Required work: Starting from the line with "Spieler durch interaktive Herausforderungen" and going up to and including the line with "memberikan jasanya hanya", copy the listing below exactly. Leave all images out.

···

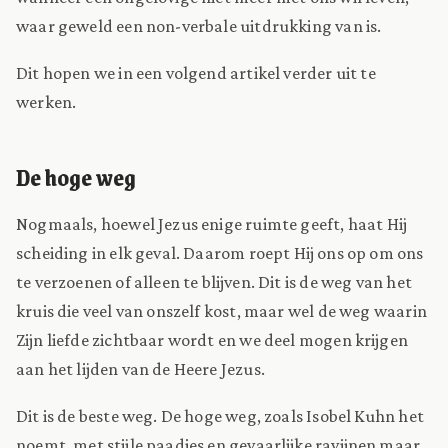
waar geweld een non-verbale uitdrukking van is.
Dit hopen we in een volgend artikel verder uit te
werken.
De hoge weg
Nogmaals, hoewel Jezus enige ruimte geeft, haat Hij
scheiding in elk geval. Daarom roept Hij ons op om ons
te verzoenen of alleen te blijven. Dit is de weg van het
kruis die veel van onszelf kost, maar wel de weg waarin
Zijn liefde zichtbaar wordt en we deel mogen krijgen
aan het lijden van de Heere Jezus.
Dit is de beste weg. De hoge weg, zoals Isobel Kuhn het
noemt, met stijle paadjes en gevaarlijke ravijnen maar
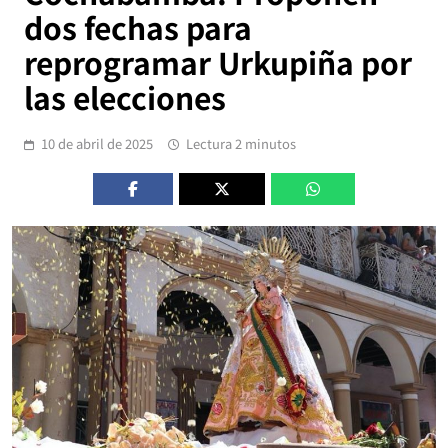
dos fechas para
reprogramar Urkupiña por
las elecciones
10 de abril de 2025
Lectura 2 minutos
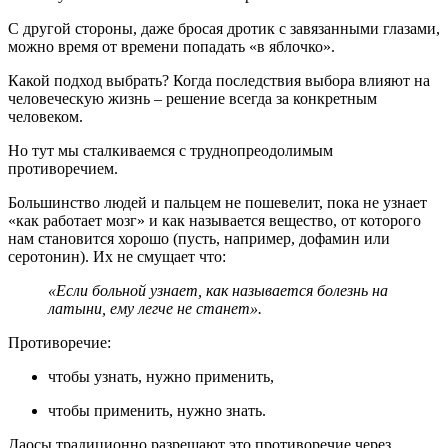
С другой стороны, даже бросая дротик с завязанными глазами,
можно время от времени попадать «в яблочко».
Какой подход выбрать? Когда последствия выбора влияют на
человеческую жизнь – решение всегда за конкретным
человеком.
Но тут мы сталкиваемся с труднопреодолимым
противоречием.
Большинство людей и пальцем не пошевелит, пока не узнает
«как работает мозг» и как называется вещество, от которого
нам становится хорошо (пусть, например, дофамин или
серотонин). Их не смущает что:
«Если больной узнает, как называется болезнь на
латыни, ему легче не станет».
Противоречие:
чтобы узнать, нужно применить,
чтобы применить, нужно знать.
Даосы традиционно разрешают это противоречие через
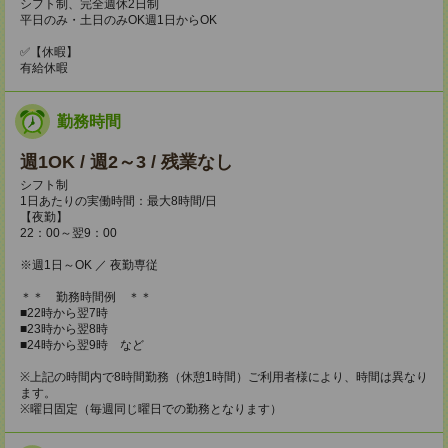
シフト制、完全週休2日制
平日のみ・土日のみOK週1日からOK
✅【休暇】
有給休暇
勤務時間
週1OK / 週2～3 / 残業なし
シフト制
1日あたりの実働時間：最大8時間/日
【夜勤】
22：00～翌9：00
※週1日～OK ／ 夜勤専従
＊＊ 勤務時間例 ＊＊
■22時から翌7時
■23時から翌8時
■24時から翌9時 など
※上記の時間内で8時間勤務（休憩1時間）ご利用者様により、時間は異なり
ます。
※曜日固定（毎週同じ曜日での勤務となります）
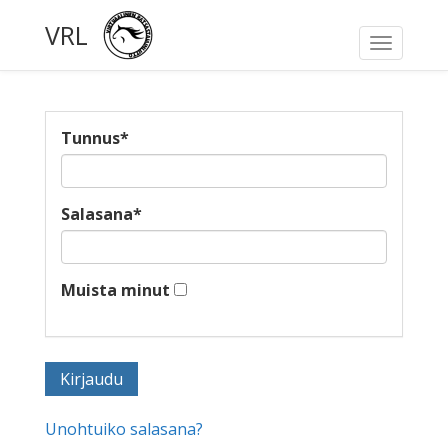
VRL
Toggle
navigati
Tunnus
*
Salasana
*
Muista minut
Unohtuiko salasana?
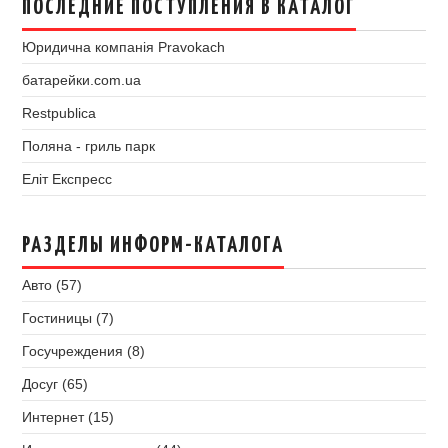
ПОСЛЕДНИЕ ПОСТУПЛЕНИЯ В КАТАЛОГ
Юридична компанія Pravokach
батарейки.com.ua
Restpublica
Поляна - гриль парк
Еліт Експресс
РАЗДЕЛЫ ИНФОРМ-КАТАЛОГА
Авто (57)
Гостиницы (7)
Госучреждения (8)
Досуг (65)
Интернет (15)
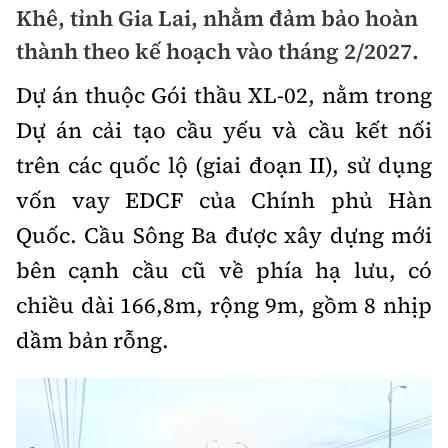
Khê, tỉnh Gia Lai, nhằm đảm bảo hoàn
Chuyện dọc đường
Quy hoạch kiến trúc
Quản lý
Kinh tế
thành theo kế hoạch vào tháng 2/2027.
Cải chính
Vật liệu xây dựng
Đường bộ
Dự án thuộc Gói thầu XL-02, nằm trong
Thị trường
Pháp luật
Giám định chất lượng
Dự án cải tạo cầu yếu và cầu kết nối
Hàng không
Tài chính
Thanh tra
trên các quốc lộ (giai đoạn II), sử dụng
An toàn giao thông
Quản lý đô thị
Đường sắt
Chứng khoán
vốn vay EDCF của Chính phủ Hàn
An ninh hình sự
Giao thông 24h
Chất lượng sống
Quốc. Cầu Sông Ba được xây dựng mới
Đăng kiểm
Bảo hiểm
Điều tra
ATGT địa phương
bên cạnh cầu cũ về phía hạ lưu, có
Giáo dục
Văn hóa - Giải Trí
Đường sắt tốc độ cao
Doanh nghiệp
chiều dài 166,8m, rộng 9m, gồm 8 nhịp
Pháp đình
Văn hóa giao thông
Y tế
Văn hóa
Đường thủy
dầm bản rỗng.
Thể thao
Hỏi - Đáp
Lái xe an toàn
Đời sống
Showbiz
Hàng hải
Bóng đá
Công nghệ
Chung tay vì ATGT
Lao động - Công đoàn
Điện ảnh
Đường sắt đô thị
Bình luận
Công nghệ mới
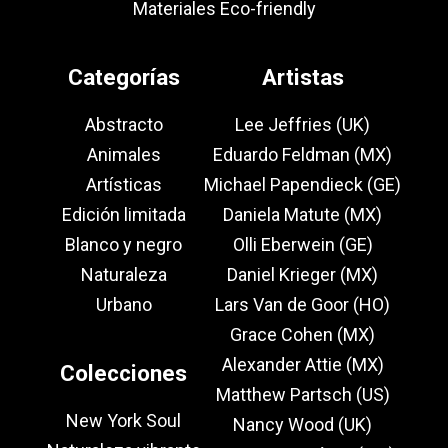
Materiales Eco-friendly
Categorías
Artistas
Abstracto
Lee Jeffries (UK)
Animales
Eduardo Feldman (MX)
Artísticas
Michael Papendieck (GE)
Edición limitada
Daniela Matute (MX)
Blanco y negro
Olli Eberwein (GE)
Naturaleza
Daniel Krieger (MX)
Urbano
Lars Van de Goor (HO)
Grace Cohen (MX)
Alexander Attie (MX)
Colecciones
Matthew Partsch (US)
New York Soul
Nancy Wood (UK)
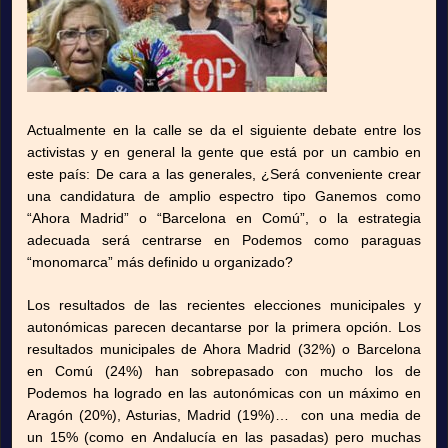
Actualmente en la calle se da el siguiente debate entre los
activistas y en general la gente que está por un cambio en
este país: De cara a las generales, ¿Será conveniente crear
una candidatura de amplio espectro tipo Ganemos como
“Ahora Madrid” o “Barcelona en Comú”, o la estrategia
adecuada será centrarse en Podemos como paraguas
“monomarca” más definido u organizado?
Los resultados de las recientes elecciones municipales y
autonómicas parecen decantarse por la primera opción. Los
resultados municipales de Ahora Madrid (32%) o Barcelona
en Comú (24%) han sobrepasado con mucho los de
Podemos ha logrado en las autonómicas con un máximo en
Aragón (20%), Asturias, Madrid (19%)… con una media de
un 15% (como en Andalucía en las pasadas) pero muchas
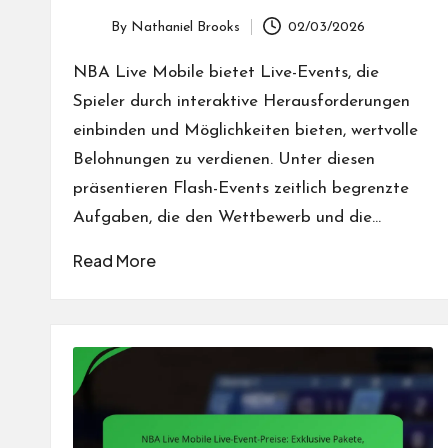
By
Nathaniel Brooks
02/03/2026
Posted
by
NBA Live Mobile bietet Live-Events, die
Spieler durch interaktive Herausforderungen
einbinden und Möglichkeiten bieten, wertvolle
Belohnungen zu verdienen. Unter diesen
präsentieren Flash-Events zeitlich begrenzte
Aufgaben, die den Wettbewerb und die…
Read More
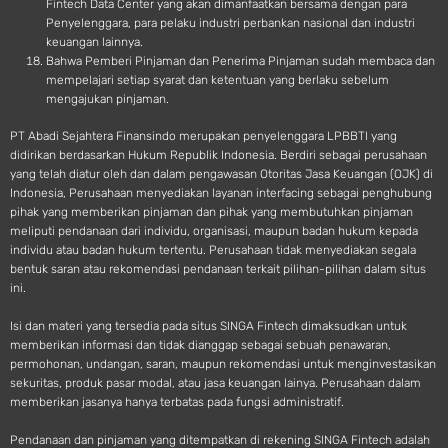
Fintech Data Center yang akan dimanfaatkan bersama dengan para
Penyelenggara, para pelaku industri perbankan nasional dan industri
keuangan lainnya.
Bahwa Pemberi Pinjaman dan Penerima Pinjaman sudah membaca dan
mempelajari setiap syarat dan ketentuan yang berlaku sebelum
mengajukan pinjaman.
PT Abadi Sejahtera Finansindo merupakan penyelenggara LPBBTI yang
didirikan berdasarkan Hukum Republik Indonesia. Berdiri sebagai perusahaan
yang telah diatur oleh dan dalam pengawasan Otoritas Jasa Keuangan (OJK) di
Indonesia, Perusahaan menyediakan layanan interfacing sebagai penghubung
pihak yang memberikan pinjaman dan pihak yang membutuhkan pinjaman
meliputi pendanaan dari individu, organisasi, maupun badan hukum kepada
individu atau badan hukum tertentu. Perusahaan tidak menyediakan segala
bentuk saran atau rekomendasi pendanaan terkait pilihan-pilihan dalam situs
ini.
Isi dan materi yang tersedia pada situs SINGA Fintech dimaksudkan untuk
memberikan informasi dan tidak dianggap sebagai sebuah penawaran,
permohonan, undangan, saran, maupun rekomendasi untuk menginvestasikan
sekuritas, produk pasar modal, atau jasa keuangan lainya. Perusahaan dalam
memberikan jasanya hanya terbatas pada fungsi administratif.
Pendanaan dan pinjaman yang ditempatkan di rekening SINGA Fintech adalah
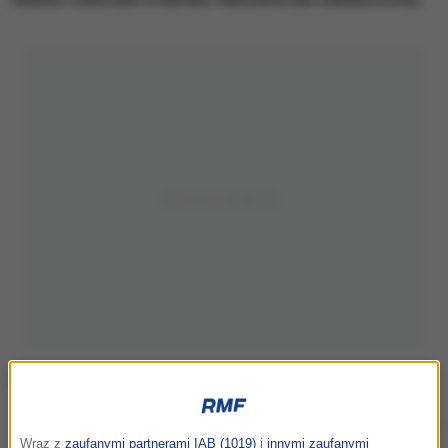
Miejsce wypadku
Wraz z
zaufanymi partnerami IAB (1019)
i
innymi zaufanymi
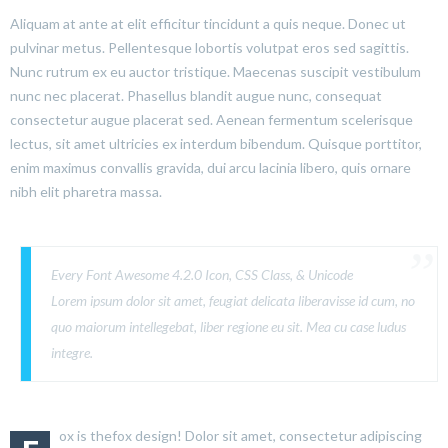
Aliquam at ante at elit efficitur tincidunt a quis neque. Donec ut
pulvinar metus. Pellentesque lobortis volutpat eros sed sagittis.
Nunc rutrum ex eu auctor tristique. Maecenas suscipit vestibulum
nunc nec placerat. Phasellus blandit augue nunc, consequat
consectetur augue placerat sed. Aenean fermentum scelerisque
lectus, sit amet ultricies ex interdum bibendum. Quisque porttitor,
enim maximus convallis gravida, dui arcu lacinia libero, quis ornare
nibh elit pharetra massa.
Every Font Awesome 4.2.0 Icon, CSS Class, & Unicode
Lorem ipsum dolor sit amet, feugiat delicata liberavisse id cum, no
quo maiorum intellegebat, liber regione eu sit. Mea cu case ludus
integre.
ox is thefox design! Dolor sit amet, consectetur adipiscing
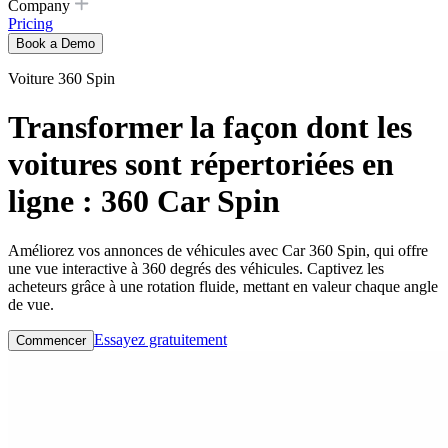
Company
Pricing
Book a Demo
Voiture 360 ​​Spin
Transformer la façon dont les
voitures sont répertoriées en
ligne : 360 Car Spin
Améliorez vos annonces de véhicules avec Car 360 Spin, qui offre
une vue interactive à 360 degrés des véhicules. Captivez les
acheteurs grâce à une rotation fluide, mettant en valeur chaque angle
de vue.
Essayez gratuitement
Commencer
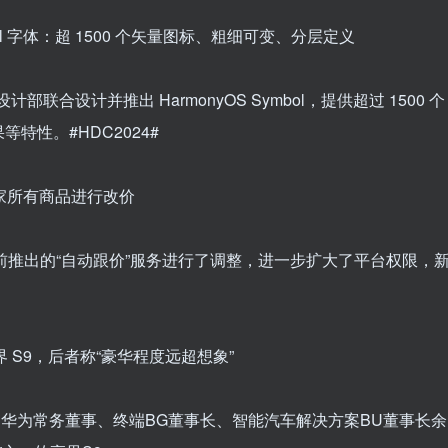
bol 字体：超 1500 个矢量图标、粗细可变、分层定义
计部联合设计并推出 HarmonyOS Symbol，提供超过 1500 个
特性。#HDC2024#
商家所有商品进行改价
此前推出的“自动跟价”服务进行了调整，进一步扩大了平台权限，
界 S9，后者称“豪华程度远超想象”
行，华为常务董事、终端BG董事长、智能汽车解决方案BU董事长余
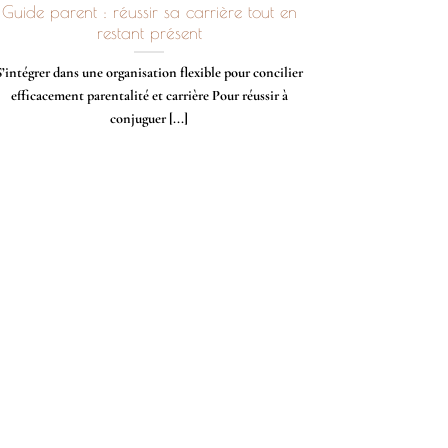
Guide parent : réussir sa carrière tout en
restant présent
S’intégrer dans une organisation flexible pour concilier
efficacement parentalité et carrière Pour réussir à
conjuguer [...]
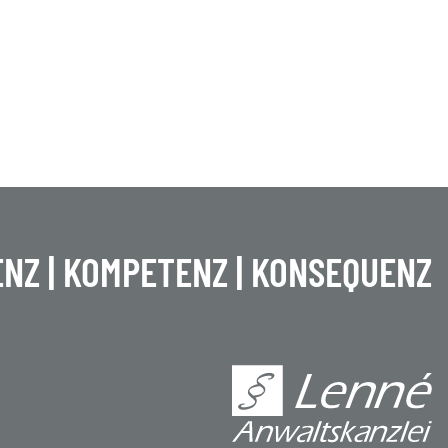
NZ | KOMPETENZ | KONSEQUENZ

···

Output of the exercise:
Spieler durch interaktive Herausforderungen
einbinden und Möglichkeiten bieten, wertvolle
Belohnungen zu verdienen. Unter diesen
präsentieren Flash-Events zeitlich begrenzte
Aufgaben, die den Wettbewerb und die…
Read More
Fintech Data Center yang akan dimanfaatkan bersama dengan para
Penyelenggara, para pelaku industri perbankan nasional dan industri
keuangan lainnya.
Bahwa Pemberi Pinjaman dan Penerima Pinjaman sudah membaca dan
mempelajari setiap syarat dan ketentuan yang berlaku sebelum
mengajukan pinjaman.
PT Abadi Sejahtera Finansindo merupakan penyelenggara LPBBTI yang
didirikan berdasarkan Hukum Republik Indonesia. Berdiri sebagai perusahaan
yang telah diatur oleh dan dalam pengawasan Otoritas Jasa Keuangan (OJK) di
Indonesia, Perusahaan menyediakan layanan interfacing sebagai penghubung
pihak yang memberikan pinjaman dan pihak yang membutuhkan pinjaman
meliputi pendanaan dari individu, organisasi, maupun badan hukum kepada
individu atau badan hukum tertentu. Perusahaan tidak menyediakan segala
bentuk saran atau rekomendasi pendanaan terkait pilihan-pilihan dalam situs
ini.
Isi dan materi yang tersedia pada situs SINGA Fintech dimaksudkan untuk
memberikan informasi dan tidak dianggap sebagai sebuah penawaran,
permohonan, undangan, saran, maupun rekomendasi untuk menginvestasikan
sekuritas, produk pasar modal, atau jasa keuangan lainya. Perusahaan dalam
memberikan jasanya hanya terbatas pada fungsi administratif.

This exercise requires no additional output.